どうしようもない気持ち悪い現象――いま思えばあれがつわりだったのだと後になって気付いたのだが、それはあの会議の日以来特に起きず、次の日も普通に出勤し仕事する僕に花野井くんはなにかと気を使ってくれていた。念の為週末に病院へ行く事を言ってあったため、気になって仕方がなかったのだろう。
優しい後輩に心配をかけて申し訳ない気持ちと有難い気持ちで、きちんと報告をすべく荷物を下ろした。
「その事で報告がありまして…みなさん少しよろしいですか」
すぐ隣にいる花野井くんはもちろん、水嶋さんや瀧川くんもすぐに手を止め僕に注目してくれる。
「先輩が改まって何か言うの怖い……」
「とうとう仕事辞めて専業主婦するか?」
「有り得ますね…」
「えぇ~っ先輩辞めちゃうのは寂しい…」
「それかあれだな、楓真が楓珠に謀反を起こすからその協力を仰ごうとしている、とか」
「えぇ~っ僕はどっちも大好きなので選べない…」
「外野に徹します」
「あの、いいですか?」
おもしろがった水嶋さんの適当な発言に勝手に盛り上がっていく三人。いつもなら笑って見守っているが、話がどんどん突拍子もない方向へ向かっていたため早々に口を挟んだ。
「ああいう奴が一番怒らすと怖いぞ気をつけろよ花」
「ボスこそ気をつけてくださいよぉ僕巻き込まれるの嫌です~」
「二人とも、先輩キレますよ」
はい、すみません。と、歳も社歴も身長も離れた二人が揃って謝るコントみたいなやり取り。つられてクスっと笑いながら、その勢いで伝えるべき事を言ってしまう。

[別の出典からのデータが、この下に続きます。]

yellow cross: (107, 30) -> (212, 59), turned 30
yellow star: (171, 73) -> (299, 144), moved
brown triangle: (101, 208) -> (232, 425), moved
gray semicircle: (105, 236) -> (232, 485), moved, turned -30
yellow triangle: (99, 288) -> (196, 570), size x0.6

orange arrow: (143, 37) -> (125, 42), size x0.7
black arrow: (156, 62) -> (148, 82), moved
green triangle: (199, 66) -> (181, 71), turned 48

「週末に病院へ行ってきまして、そこで妊娠5週目と言われました」
「「「………」」」
「しばらくは変わらず仕事をしていくつもりですが色々と迷惑をかけてしまう部分もあるかと―――」
「えぇーーーーっ妊娠!?先輩とっ!?楓真くんの!?赤ちゃん!?んわぁーーーっめでたい!!めでたすぎます!!!」
「いや、さすがにびっくりして反応遅れたわ、おめでとう橘」
「俺も…素直にびっくりしてます…おめでとうございます先輩」
理解するのにタイムラグがあったのか、反応もなく静かだった三人が、突如僕の言葉を遮り花野井くんを筆頭に次々と贈ってくれる嬉しい言葉。

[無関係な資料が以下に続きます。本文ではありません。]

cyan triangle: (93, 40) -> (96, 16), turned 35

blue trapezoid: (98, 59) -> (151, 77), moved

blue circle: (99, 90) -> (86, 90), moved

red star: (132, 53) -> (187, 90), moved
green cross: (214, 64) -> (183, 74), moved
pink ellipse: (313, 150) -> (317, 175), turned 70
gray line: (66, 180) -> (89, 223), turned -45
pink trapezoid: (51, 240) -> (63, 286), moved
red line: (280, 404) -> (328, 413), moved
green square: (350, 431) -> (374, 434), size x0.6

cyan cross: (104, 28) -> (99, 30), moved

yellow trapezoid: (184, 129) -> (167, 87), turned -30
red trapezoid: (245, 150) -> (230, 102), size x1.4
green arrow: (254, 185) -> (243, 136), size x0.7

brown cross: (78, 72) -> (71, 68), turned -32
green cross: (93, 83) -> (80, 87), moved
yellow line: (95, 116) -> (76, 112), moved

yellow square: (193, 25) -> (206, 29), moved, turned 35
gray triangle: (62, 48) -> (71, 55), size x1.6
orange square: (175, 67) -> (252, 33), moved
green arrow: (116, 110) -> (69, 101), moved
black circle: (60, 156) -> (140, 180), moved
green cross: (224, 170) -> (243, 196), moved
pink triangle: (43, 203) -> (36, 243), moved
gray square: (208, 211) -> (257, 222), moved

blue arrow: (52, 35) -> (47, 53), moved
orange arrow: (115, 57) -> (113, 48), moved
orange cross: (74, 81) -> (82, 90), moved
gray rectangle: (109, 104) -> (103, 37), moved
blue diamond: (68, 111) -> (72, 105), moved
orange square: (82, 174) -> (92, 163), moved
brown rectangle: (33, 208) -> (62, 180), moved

「仕事っ!なんでも言ってください!僕全力でサポートします絶対に無理しないで!え~男の子かなぁ女の子かなぁ、絶対先輩と楓真くんの子なんて美男美女間違いないですよねぇ」
「さすがにまだ性別は早いだろ、でもまた顔そっくりな御門ジュニアが増えるのか…」
盛り上がりながらも、僕に椅子へ座るよう気にかけてくれたり、室内の温度を聞いてくれたりと、この秘書室の優しさが本当に身に染みる。
家族だけではなく、職場まで恵まれている環境。
「元気な双子を産めるよう、精一杯頑張ります」
このさり気ない僕の言葉にもう一度、ええーーっと大きな叫び声が楓珠さん楓真くんのいる社長室の廊下まで響き渡ったというのは、後から楓真くんに聞いた話だった。